[Aim of the task] Return all of the data below verbatim and exclude every picture.
_ _ _ _ _
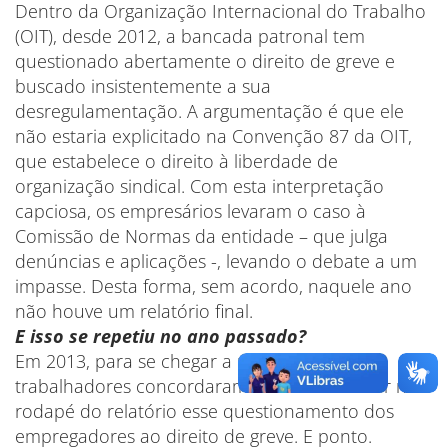
Dentro da Organização Internacional do Trabalho
(OIT), desde 2012, a bancada patronal tem
questionado abertamente o direito de greve e
buscado insistentemente a sua
desregulamentação. A argumentação é que ele
não estaria explicitado na Convenção 87 da OIT,
que estabelece o direito à liberdade de
organização sindical. Com esta interpretação
capciosa, os empresários levaram o caso à
Comissão de Normas da entidade – que julga
denúncias e aplicações -, levando o debate a um
impasse. Desta forma, sem acordo, naquele ano
não houve um relatório final.
E isso se repetiu no ano passado?
Em 2013, para se chegar a um acordo, os
trabalhadores concordaram em fazer constar no
rodapé do relatório esse questionamento dos
empregadores ao direito de greve. E ponto.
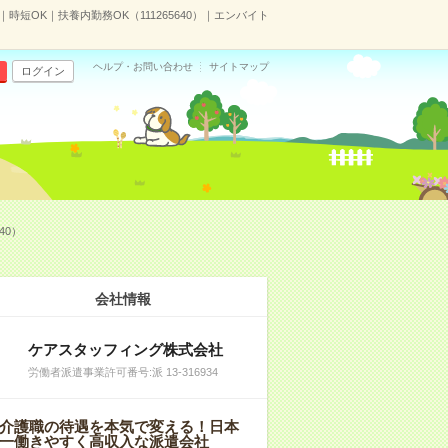
短OK｜扶養内勤務OK（111265640）｜エンバイト
ヘルプ・お問い合わせ
サイトマップ
ログイン
40）
会社情報
ケアスタッフィング株式会社
労働者派遣事業許可番号:派 13-316934
介護職の待遇を本気で変える！日本
一働きやすく高収入な派遣会社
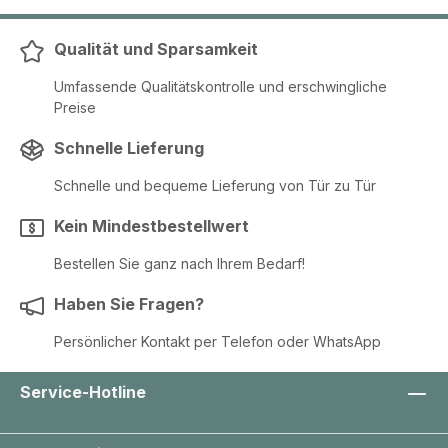
Qualität und Sparsamkeit
Umfassende Qualitätskontrolle und erschwingliche
Preise
Schnelle Lieferung
Schnelle und bequeme Lieferung von Tür zu Tür
Kein Mindestbestellwert
Bestellen Sie ganz nach Ihrem Bedarf!
Haben Sie Fragen?
Persönlicher Kontakt per Telefon oder WhatsApp
Service-Hotline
_ _ _ _ _
[Result of the exercise]
Dentro da Organização Internacional do Trabalho
(OIT), desde 2012, a bancada patronal tem
questionado abertamente o direito de greve e
buscado insistentemente a sua
desregulamentação. A argumentação é que ele
não estaria explicitado na Convenção 87 da OIT,
que estabelece o direito à liberdade de
organização sindical. Com esta interpretação
capciosa, os empresários levaram o caso à
Comissão de Normas da entidade – que julga
denúncias e aplicações -, levando o debate a um
impasse. Desta forma, sem acordo, naquele ano
não houve um relatório final.
E isso se repetiu no ano passado?
Em 2013, para se chegar a um acordo, os
trabalhadores concordaram em fazer constar no
rodapé do relatório esse questionamento dos
empregadores ao direito de greve. E ponto.
短OK｜扶養内勤務OK（111265640）｜エンバイト
ヘルプ・お問い合わせ
サイトマップ
ログイン
40）
会社情報
ケアスタッフィング株式会社
労働者派遣事業許可番号:派 13-316934
介護職の待遇を本気で変える！日本
一働きやすく高収入な派遣会社
Qualität und Sparsamkeit
Umfassende Qualitätskontrolle und erschwingliche
Preise
Schnelle Lieferung
Schnelle und bequeme Lieferung von Tür zu Tür
Kein Mindestbestellwert
Bestellen Sie ganz nach Ihrem Bedarf!
Haben Sie Fragen?
Persönlicher Kontakt per Telefon oder WhatsApp
Service-Hotline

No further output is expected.